Die (potenzielle) Antwort wurde nicht übermittelt.

Es gilt jedoch als sicher, dass Feistwanst ab diesem Tag nie wieder die Haut gebratenen Federviehs aß (er lehnte bei Tisch stets höflich ab, wenn sie ihm vom liebenden Eheweib angeboten wurde; und der Blick, den er seiner Gattin dabei zuwarf, konnte von ihr nicht zweifelsfrei zugeordnet werden) und im Folgenden keinen noch so lieb gemeinten Kuss auf seine Stirn zuzulassen imstande war. Das barsche Ablehnen und brüskierte Wegschieben verschlechterte die Atmosphäre zusehends, denn Feistwansts Frau pflegte ihren Gatten bei jeder sich bietenden Gelegenheit sanft auf die Stirn zu küssen, zumal ja jeder wusste, dass sie gute 15 Zentimeter größer war als er, da bot es sich ja nachgerade an.

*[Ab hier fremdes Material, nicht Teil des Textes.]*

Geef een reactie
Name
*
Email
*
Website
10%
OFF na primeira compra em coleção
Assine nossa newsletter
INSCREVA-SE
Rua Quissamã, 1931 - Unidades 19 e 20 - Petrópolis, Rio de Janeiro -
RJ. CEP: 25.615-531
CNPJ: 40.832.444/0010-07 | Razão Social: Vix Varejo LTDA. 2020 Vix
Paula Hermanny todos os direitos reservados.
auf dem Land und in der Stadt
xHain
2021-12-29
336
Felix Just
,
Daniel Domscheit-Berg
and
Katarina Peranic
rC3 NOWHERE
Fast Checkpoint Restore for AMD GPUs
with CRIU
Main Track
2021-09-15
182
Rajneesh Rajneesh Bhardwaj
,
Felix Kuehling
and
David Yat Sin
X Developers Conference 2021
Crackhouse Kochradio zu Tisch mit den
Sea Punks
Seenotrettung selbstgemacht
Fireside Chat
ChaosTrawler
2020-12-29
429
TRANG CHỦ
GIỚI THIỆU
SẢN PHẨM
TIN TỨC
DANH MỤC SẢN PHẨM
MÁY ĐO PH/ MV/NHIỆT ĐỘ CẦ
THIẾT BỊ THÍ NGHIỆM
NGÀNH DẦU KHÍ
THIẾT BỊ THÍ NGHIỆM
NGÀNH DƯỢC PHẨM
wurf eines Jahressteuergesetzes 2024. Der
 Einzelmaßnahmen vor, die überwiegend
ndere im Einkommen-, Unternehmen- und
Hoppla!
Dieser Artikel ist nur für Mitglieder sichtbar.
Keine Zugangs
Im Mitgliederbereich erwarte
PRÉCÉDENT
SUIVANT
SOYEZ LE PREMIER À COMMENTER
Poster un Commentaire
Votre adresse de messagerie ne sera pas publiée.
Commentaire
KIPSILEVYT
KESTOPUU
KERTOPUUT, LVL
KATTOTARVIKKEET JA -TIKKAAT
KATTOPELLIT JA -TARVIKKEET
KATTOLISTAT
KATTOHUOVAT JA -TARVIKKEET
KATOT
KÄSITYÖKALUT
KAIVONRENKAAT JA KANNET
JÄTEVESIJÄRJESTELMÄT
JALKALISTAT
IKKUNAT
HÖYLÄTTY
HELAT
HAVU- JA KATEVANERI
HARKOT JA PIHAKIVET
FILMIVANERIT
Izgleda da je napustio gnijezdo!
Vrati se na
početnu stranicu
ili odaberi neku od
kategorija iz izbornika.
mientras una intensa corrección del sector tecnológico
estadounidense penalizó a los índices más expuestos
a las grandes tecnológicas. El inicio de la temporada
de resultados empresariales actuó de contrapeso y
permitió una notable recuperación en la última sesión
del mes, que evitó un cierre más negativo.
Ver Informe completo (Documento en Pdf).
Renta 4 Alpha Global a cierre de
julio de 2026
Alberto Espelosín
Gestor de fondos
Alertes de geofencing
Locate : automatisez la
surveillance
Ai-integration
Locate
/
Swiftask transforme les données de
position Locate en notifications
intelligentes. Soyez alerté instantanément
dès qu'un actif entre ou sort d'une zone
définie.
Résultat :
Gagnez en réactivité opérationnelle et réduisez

Feistwanst erlag schließlich einer Lebensmittelvergiftung. Sonderbregen konnte sich eines zynischen Kommentars nicht enthalten: „Krosse Haut brachte ihn unter die Erde! Berge von Haut! Er konnte es, wider jede Vernunft, einfach nicht lassen… Obschon er meiner Weisheit Worte trank! Dennoch…“

Falls der geneigte Leser nun ein Mann ist, möge er über das Gelesene schweigen. Sollte Gott bewahr´  uns ein weibliches Wesen diese Zeilen gelesen haben, so möge es bitte all dies als das dumm dreiste Geschwätz eines tumben Kerls ansehen, der lediglich 2 Paar Schuhe besitzt! Danke.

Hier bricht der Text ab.